SC dismisses SP group’s plea to review Tata verdict

Bench headed by CJI agrees to delete ‘personal’ observations against Mistry in SC’s 2021 order

May 19, 2022 07:44 pm | Updated 07:44 pm IST - NEW DELHI

Cyrus Mistry

Cyrus Mistry | Photo Credit: Indira Balaji@Chennai

The Supreme Court on Thursday dismissed a review petition filed by the Shapoorji Pallonji (SP) group against the court’s judgment upholding the ouster of Cyrus Mistry as Executive Chairman of Tata Sons Private Limited.

“Sorry, the review is not entertained. Dismissed,” a three-judge Bench of Chief Justice of India N.V. Ramana, Justices A.S. Bopanna and V. Ramasubramanian said after a brief hearing.

The court, however, agreed to delete certain “personal” observations made against Mr. Mistry in the apex court’s March 2021 judgment.

Tata counsel Harish Salve cautioned against the possibility that the plea to expunge the remarks could be made into a second chance to have a crack at the judgment itself.

In February, Justice Ramasubramanian had demurred from even hearing the SP group’s review petition in open court and instead opined in favour of dismissing it ‘in chamber’ itself.
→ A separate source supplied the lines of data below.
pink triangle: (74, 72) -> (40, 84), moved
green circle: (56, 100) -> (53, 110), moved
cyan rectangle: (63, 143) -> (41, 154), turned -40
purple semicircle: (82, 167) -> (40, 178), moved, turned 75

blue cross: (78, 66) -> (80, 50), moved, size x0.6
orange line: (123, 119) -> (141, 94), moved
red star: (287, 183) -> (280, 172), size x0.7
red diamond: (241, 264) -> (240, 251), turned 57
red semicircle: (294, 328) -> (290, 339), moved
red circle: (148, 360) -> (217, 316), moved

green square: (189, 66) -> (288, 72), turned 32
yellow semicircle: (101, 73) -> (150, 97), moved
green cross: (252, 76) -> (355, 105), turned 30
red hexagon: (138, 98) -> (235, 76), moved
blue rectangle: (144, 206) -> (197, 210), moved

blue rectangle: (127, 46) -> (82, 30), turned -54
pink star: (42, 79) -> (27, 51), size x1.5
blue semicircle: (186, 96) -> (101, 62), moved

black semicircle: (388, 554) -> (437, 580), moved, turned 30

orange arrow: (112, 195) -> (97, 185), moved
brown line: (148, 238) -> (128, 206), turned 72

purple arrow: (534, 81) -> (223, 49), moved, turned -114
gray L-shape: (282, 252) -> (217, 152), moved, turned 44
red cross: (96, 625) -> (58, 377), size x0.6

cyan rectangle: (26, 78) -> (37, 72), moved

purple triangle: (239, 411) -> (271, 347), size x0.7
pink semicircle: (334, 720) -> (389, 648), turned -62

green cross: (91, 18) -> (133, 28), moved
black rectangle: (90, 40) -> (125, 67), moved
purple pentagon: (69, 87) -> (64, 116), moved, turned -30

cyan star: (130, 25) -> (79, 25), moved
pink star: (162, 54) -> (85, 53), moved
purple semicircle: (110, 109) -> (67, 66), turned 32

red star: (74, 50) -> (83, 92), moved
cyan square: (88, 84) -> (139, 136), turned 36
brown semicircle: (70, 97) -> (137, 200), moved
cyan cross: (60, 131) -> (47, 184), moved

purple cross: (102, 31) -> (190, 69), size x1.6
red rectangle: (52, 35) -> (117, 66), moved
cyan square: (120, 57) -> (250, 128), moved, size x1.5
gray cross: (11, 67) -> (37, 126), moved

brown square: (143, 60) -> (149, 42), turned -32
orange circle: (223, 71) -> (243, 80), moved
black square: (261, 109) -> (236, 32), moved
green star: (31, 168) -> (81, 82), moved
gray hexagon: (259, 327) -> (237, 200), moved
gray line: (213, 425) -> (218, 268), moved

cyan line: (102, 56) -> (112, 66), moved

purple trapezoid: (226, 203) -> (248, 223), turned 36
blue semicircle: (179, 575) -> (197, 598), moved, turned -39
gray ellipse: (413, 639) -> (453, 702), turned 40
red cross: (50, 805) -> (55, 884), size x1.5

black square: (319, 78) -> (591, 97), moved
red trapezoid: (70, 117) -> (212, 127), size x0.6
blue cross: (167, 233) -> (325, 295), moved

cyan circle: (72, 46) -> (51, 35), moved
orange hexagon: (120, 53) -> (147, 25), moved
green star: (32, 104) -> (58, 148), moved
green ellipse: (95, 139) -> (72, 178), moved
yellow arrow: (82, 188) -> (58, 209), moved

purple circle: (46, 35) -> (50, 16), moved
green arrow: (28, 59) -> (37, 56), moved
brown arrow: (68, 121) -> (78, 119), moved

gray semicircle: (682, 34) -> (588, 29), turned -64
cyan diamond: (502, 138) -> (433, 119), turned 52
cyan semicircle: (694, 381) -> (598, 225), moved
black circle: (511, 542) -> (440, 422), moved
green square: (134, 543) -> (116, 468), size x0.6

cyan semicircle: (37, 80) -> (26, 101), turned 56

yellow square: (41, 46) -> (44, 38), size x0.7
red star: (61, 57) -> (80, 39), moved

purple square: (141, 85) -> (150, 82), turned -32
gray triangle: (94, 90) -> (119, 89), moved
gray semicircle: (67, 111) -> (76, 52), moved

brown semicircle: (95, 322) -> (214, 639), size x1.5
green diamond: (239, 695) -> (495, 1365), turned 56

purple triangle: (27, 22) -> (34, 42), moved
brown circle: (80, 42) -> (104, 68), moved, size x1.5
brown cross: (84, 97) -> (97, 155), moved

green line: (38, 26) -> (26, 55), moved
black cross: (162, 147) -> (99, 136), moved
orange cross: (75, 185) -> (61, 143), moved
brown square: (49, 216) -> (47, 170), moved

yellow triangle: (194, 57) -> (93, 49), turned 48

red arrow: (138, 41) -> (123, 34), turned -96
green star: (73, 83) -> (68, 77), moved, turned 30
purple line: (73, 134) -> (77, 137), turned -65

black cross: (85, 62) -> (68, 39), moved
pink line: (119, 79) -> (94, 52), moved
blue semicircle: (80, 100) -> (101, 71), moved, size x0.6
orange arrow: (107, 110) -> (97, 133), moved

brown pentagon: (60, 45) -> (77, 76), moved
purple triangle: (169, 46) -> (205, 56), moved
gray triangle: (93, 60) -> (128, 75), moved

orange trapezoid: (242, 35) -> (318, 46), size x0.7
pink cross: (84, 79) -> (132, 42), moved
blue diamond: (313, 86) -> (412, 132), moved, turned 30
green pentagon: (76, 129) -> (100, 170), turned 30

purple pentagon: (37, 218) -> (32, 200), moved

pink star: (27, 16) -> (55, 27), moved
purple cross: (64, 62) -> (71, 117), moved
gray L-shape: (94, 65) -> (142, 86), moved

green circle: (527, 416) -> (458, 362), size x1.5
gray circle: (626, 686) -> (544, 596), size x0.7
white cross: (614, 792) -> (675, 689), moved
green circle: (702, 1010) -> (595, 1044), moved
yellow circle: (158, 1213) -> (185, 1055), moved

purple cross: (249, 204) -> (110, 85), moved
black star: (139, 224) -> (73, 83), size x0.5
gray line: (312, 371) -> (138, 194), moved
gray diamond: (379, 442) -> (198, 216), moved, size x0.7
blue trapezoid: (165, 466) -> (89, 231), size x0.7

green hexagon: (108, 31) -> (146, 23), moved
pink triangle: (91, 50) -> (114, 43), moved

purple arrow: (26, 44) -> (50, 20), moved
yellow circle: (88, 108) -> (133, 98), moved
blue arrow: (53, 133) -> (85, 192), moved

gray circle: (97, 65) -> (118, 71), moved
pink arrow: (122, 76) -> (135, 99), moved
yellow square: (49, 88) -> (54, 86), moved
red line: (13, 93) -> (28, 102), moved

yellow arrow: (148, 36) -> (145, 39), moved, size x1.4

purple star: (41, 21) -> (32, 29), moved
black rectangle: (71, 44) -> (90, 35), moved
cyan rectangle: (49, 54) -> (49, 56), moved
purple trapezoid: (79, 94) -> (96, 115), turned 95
However, the majority opinion of Justice Ramana and Justice Bopanna had allowed oral hearing of the petition in open court.

On Thursday, senior advocates Aryama Sundaram and Shyam Divan, for the SP group, argued that the apex court’s judgment was riddled with “patent errors” and was a “miscarriage of justice”. They contended that the judgment undermined the safeguards in the Companies Act.

Mr. Sundaram argued that the apex court judgment violated ‘doctrine of merger’ by ignoring findings of facts by the National Company Law Appellate Tribunal (NCLAT) without even declaring them perverse.

Mr. Divan said the judgment erred in concluding that the “just and equitable” principle did not apply in the case as Tata Sons was “essentially an investment company and the shareholders were public trusts”.

He said the agenda for the Board meeting of Tata Sons held on October 24, 2016, did not have an agenda for removal of Mr. Mistry, and yet the resolution was passed. He said this was “ex facie prejudicial and oppressive”.

Mr. Divan asserted that the doctrine of quasi-partnership applied in this case. “The two groups have been together, not since inception, but since 1965. The SP group holds 18.37% of shares. The doctrine of quasi-partnership applied here,” he argued.

He said the Supreme Court should have gone into the question of “parting ways with a fair compensation”.

Though the court agreed to expunge certain remarks, Justice Ramasubramanian voiced displeasure at some of the observations made in the application filed on behalf of Mr. Mistry. “Your fight with the party cannot be made into a fight against the court,” he told advocate Somasekharan Sundaram.

Mr. Sundaram said he had no such intentions.

Mr. Salve said he was deeply obliged to the court for dismissing the review petition and said the court could delete some of the remarks as an “act of grace” and not for reasons cited in Mr. Mistry’s application.

“We welcome today’s order of the Hon’ble Supreme Court with humility,” Tata Sons said in a statement. “It reaffirms, once again, Tata Group’s position which was upheld by a unanimous judgment last year.”